In construction, Luna Gale resembles no play so much as David Mamet’s Oleanna. In that play, a caring professor and an eager student struggle to understand one another, only to end in charges of sexual harassment being levied against the professor. After introducing the characters as generally decent people, Mamet’s audience bonds with them. However, as more details emerge regarding the characters’ backgrounds and situations, the audience discovers them to be flawed in ways which disqualify them as champions of any factions circling the political correctness-on-college-campuses’ debate. But they are the only characters the audience has as the debate plays out. Passions overwhelm the characters as Mamet’s audience is confronted with flawed individuals trapped in a broken institution. As with the plays of Shaw, the characters’ personal traits challenge the clarity of the issues. Mamet’s agitated audience leaves the theater trying to reconcile their beliefs with what they have seen on stage.
While Mamet juggles only two characters, in Luna Gale Gillman gives herself seven. Besides Karlie, Peter, Caroline, and Cindy, we meet Cliff (Erik Hellman), Caroline’s new boss, appointed to oversee her troubled office after her late supervisor “lost some children” before committing suicide. Lourdes (Melissa DuPrey) is a “stellar” graduate of the foster care program, off to a bright future of emancipation and college. Gillman’s seventh character is Pastor Jay (Richard Thieriot), Cindy’s pastor and advocate as she navigates the state’s child protection system. Through these individuals the social institutions they represent are exposed – marriage and the family, the state’s social service system, and the church.

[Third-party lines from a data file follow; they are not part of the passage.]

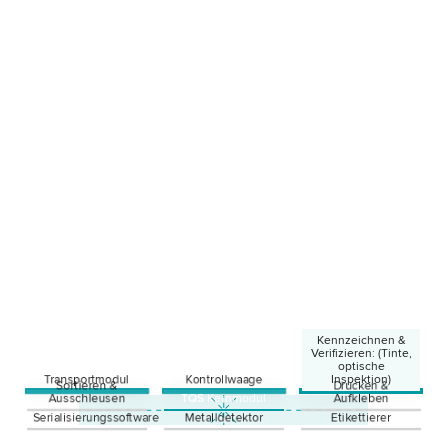
Kennzeichnen &
Verifizieren: (Tinte,
optische
Transportmodul
Kontrollwaage
Inspektion)
Sortieren &
Drucken &
Ausschleusen
TQS
Kernmodul
Aufkleben
Tinte
Laser
Serialisierungssoftware
Metalldetektor
Etikettierer
Thermotransfer
Optische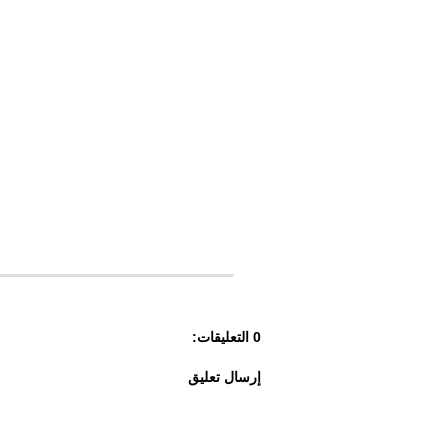
0 التعليقات:
إرسال تعليق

Like Mamet, Gillman illustrates the proposition that we do not experience any institution in general, only through particular characters. As we discover more about the individuals, our opinion of the institutions change. When we discover that Cindy may have denied her daughter’s abuse as a teenager, our opinion of Cindy changes. As we hear Caroline reveal to Karlie and Peter the date of her “surprise” home visitation, and then urge them to lie to their counselors to increase their chances of retaining custody, our opinion of social service decreases. As we watch Pastor Jay’s too close friendship with Cindy and his use of Caroline’s past abuse to sway, through prayer, Caroline’s recommendation in the forthcoming court hearing, our opinion of the church decreases. And whatever hopes remained for the welfare system fade as we see Lourdes manipulate Caroline, cut classes, and overdose.
But these are only the major plot discoveries. So many more discoveries occur that our heads spin, reminiscent of the rapid discoveries in a Feydeau farce. But each of Gillman’s discoveries expand the tragedy.

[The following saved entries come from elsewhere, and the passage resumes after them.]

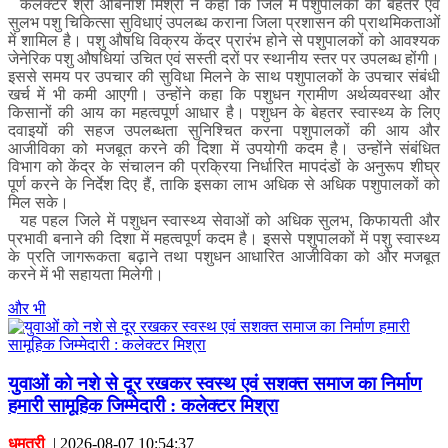
कलेक्टर श्री अबिनाश मिश्रा ने कहा कि जिले में पशुपालकों को बेहतर एवं
सुलभ पशु चिकित्सा सुविधाएं उपलब्ध कराना जिला प्रशासन की प्राथमिकताओं
में शामिल है। पशु औषधि विक्रय केंद्र प्रारंभ होने से पशुपालकों को आवश्यक
जेनेरिक पशु औषधियां उचित एवं सस्ती दरों पर स्थानीय स्तर पर उपलब्ध होंगी।
इससे समय पर उपचार की सुविधा मिलने के साथ पशुपालकों के उपचार संबंधी
खर्च में भी कमी आएगी। उन्होंने कहा कि पशुधन ग्रामीण अर्थव्यवस्था और
किसानों की आय का महत्वपूर्ण आधार है। पशुधन के बेहतर स्वास्थ्य के लिए
दवाइयों की सहज उपलब्धता सुनिश्चित करना पशुपालकों की आय और
आजीविका को मजबूत करने की दिशा में उपयोगी कदम है। उन्होंने संबंधित
विभाग को केंद्र के संचालन की प्रक्रिया निर्धारित मापदंडों के अनुरूप शीघ्र
पूर्ण करने के निर्देश दिए हैं, ताकि इसका लाभ अधिक से अधिक पशुपालकों को
मिल सके।
यह पहल जिले में पशुधन स्वास्थ्य सेवाओं को अधिक सुलभ, किफायती और
प्रभावी बनाने की दिशा में महत्वपूर्ण कदम है। इससे पशुपालकों में पशु स्वास्थ्य
के प्रति जागरूकता बढ़ाने तथा पशुधन आधारित आजीविका को और मजबूत
करने में भी सहायता मिलेगी।
और भी
युवाओं को नशे से दूर रखकर स्वस्थ एवं सशक्त समाज का निर्माण
हमारी सामूहिक जिम्मेदारी : कलेक्टर मिश्रा
धमतरी
|
2026-08-07 10:54:37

By the end of the play, all the characters have been revealed as, at best, broken. No institution seems worthy of anyone’s respect. Human love, patience, kindness and forgiveness have all been found missing in action.

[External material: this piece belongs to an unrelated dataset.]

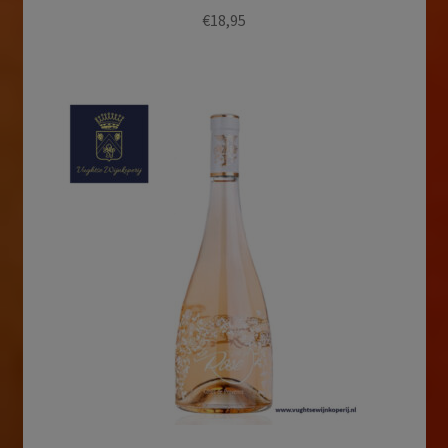
€
18,95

Nevertheless, the all too human audience is left to wonder, discuss, and argue. If, after the first performance of Ibsen’s Doll’s House, husbands and wives rode home in silence, I suspect, that after seeing Ms. Gillman’s Luna Gale, audiences will find themselves in passionate discussions.
This is due to the magnificent production conjured up by Robert Falls. From sure casting to lovingly coaxed performances which defend each character’s integrity and point of view, Falls guarantees that Ms. Gillman’s circus act of provocation engages the audience’s hearts and minds. It has been said the best stage directing is invisible. Falls’ invisibility is glorious to behold, because it testifies to his great skill and artistry. Todd Rosenthal’s spinning grey stage scenery is a perfect metaphor for the modern world.
As to the acting, I can’t recall seeing a stronger ensemble of acting since moving to Chicago. Even the Christian characters (Cindy, Pastor Jay, and Cliff) to their actors’ and director’s credit, tend to avoid the too-frequent stereotypical portrayals.
Perhaps there is in Luna Gale something not visible in the plot discoveries. At Lourdes’ graduation Cliff calls her success a “miracle”, like her name. Luna Gale demonstrates that miracles are not part of the human repertoire. The production’s final image encourages us to look beyond the human. Robert Falls’ closing tableau evokes the icon of The Nativity. But this icon has been vandalized by the realities of our world. The tableau shows the blessed child in swaddling clothes, which, if she follows Lourdes’ path, will also become, as with Christ, her shroud. The Theotokos is missing from our modern icon. Only Joseph remains to care for the babe. The Magis’ gifts of frankincense, gold, and myrrh have been replaced by a garish teddy bear and a starter pack of pampers. No angel choir serenades this baby. Only Peter’s singing a personalized version of the Oklahoma fight song heralds the occasion. And like Joseph long ago, Peter is fleeing for his child’s safety, not to Egypt but to the state of Wisconsin. Upon Peter, this less-than-sold rock, does Luna Gale’s fate depend.
Rebecca Gillman and this magnificent production leave us with the only icon our society is able make of our broken, broken world. Finally, we are left to hope, or pray, like Ibsen’s Torvald Helmer for a “miracle”. Evelyn Waugh believed that “no one is ever holy without suffering.” May the suffering we have experienced lead to that. For we have just seen hell on earth.
Note: We can imagine future productions of Luna Gale casting Hispanic and African-American actors in various combinations of roles, to stir Ms. Gillman’s pot even more.